Archivo - MINNEAPOLIS, 25 de maio de 2022 -- Foto tirada em 22 de maio de 2022 mostra um quadro memorial na George Floyd Square em Minneapolis, Minnesota, Estados Unidos.
Europa Press/Contacto/Liu Jie - Arquivo

A Casa Branca cancelou esta semana os acordos de reforma da polícia firmados durante a era Biden.

MADRID, 25 maio (EUROPA PRESS) -

A cidade de Minneapolis está organizando uma vigília no domingo para marcar o quinto aniversário do assassinato de George Floyd por um policial em um incidente que provocou uma tempestade de protestos contra a brutalidade policial contra a comunidade negra, em meio a iniciativas da administração Trump para desfazer os esforços de reforma policial defendidos por seu antecessor, Joe Biden.

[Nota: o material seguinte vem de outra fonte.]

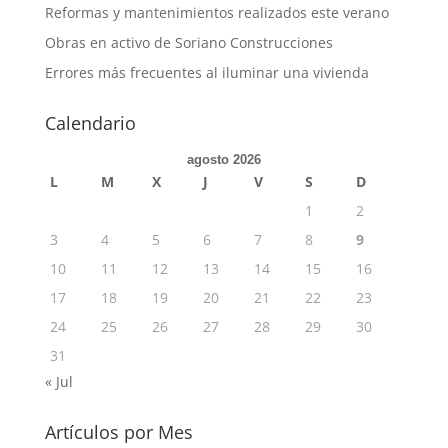
Reformas y mantenimientos realizados este verano
Obras en activo de Soriano Construcciones
Errores más frecuentes al iluminar una vivienda
Calendario
agosto 2026
L
M
X
J
V
S
D
1
2
3
4
5
6
7
8
9
10
11
12
13
14
15
16
17
18
19
20
21
22
23
24
25
26
27
28
29
30
31
« Jul
Artículos por Mes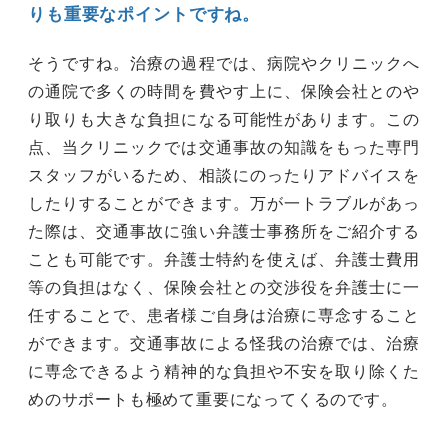
りも重要なポイントですね。
そうですね。治療の過程では、病院やクリニックへ
の通院で多くの時間を費やす上に、保険会社とのや
り取りも大きな負担になる可能性があります。この
点、当クリニックでは交通事故の知識をもった専門
スタッフがいるため、相談にのったりアドバイスを
したりすることができます。万が一トラブルがあっ
た際は、交通事故に強い弁護士事務所をご紹介する
ことも可能です。弁護士特約を使えば、弁護士費用
等の負担はなく、保険会社との交渉役を弁護士に一
任することで、患者様ご自身は治療に専念すること
ができます。交通事故による怪我の治療では、治療
に専念できるよう精神的な負担や不安を取り除くた
めのサポートも極めて重要になってくるのです。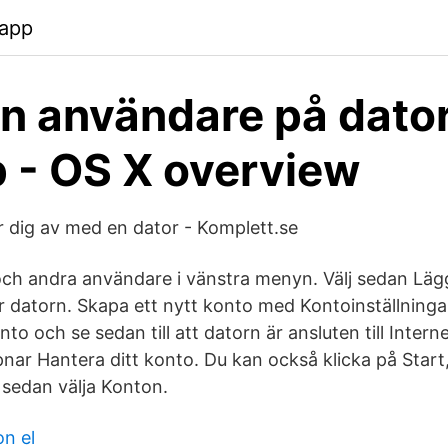
.app
 in användare på dato
p - OS X overview
r dig av med en dator - Komplett.se
 och andra användare i vänstra menyn. Välj sedan Lägg
 datorn. Skapa ett nytt konto med Kontoinställningar
to och se sedan till att datorn är ansluten till Inter
nar Hantera ditt konto. Du kan också klicka på Start,
 sedan välja Konton.
on el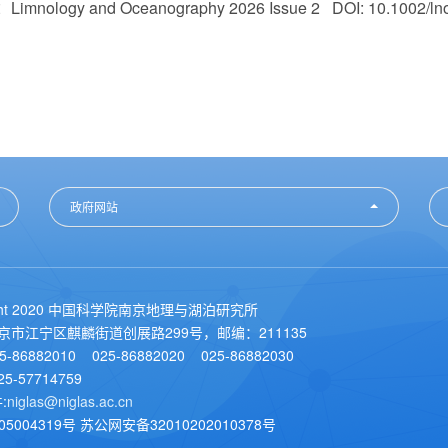
mnology and Oceanography 2026 Issue 2 DOI: 10.1002/l
政府网站
ight 2020 中国科学院南京地理与湖泊研究所
南京市江宁区麒麟街道创展路299号，邮编：211135
5-86882010 025-86882020 025-86882030
5-57714759
:
niglas@niglas.ac.cn
05004319号 苏公网安备32010202010378号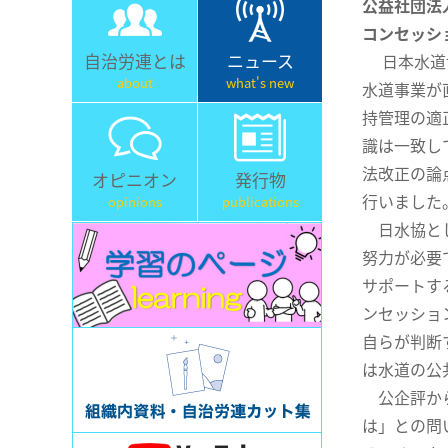
公益社団法
コンセッシ
自治労連とは
ニュース
日本水道
about
what's new
水道事業が
持管理の適
識は一致し
法改正の論
オピニオン
発行物
行いました
opinions
publications
日水協とし
努力が必要
サポートす
ンセッショ
自らが判断
は水道の公
公企評から
は」との問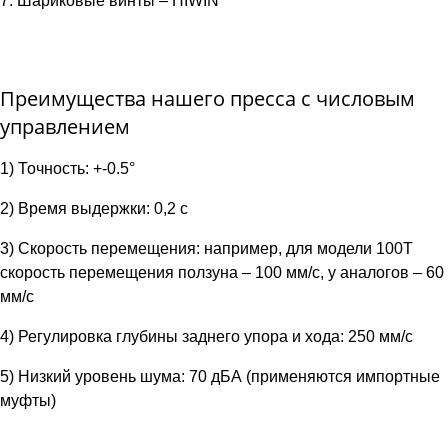
7. Шариковые винты – HIWIN
Преимущества нашего пресса с числовым
управлением
1) Точность: +-0.5°
2) Время выдержки: 0,2 с
3) Скорость перемещения: например, для модели 100T
скорость перемещения ползуна – 100 мм/с, у аналогов – 60
мм/с
4) Регулировка глубины заднего упора и хода: 250 мм/с
5) Низкий уровень шума: 70 дБА (применяются импортные
муфты)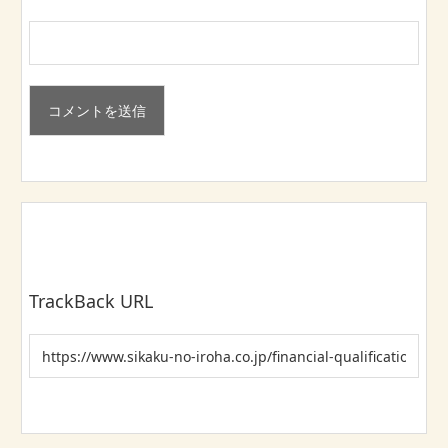
TrackBack URL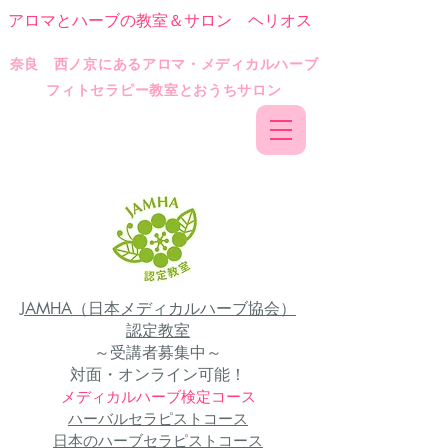
アロマとハーブの教室＆サロン ヘリオス
​奈良 西ノ京にあるアロマ・メディカルハーブ
フィトセラピー教室とおうちサロン
JAMHA（日本メディカルハーブ協会）
認定教室​
～受講者募集中～
対面・オンライン可能！
メディカルハーブ検定コース
ハーバルセラピストコース
日本のハーブセラピストコース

George Floyd morreu em 25 de maio de 2020, asfixiado pelo então policial Derek Chauvin. Floyd passou nove minutos com o rosto no chão, com o pescoço sob o joelho de Chauvin, até perder a consciência e morrer por asfixia. Chauvin acabou sendo condenado a 22 anos e meio de prisão após ser considerado culpado de homicídio culposo em segundo grau, homicídio culposo em terceiro grau e homicídio culposo em segundo grau.

Os protestos em todo o país sob o slogan "I can't breathe" (últimas palavras de Floyd) que começaram seis dias depois deixaram 19 mortos, mais de 14.000 presos e a promessa de uma reforma policial que nunca foi cumprida em um de seus aspectos mais importantes: o fim da chamada "imunidade qualificada"; a jurisprudência controversa segundo a qual os policiais são considerados imunes a reclamações de abuso.

O assassinato de Floyd ocorreu durante o primeiro mandato de Donald Trump, que condenou o assassinato de Floyd, mas aproveitou a oportunidade para denunciar os protestos como uma expressão violenta.

"Todos os americanos sentiram, com razão, nojo e repulsa pela morte brutal de George Floyd. Meu governo está totalmente comprometido em garantir que, para George e sua família, a justiça seja feita. Ele não terá morrido em vão. Mas não podemos permitir que o clamor por justiça e os manifestantes pacíficos sejam silenciados por uma multidão enfurecida", advertiu ele em junho daquele ano.

Trump acabou "recomendando" aos governadores o envio da Guarda Nacional para "dominar as ruas" diante de "anarquistas profissionais, turbas violentas, incendiários, saqueadores, saqueadores, criminosos, desordeiros e membros do movimento Antifa".

Apenas nesta semana e em seu retorno ao poder, o governo Trump decidiu cancelar os acordos de reforma da polícia com Minneapolis, um decreto de consentimento com o governo federal para revisar suas políticas de treinamento e uso da força sob supervisão judicial, considerando que "não é mais de interesse público", nas palavras de Andrew Darlington, diretor interino da seção de litígios especiais da divisão de direitos civis do Departamento de Justiça.

Os protestos contra a morte de Floyd revitalizaram o movimento Black Lives Matter, também alvo de duras críticas de Trump. A praça homônima em Washington foi removida em março de 2025 em meio a políticas "antidiversidade, equidade e inclusão (DEI)" implementadas pelo segundo governo Trump.

"Entendemos que a mudança leva tempo", disse Michelle Gross, presidente da Communities United Against Police Brutality, à ABC News. "No entanto, o progresso que a cidade alega não está sendo sentido nas ruas", acrescentou ela.

As comemorações em Minneapolis começaram na sexta-feira na praça homônima de Floyd com shows e terminarão hoje com uma missa e vigília, enquanto em Houston, Texas, onde Floyd cresceu, sua família se reunirá em seu túmulo para um serviço memorial liderado pelo reverendo Al Sharpton.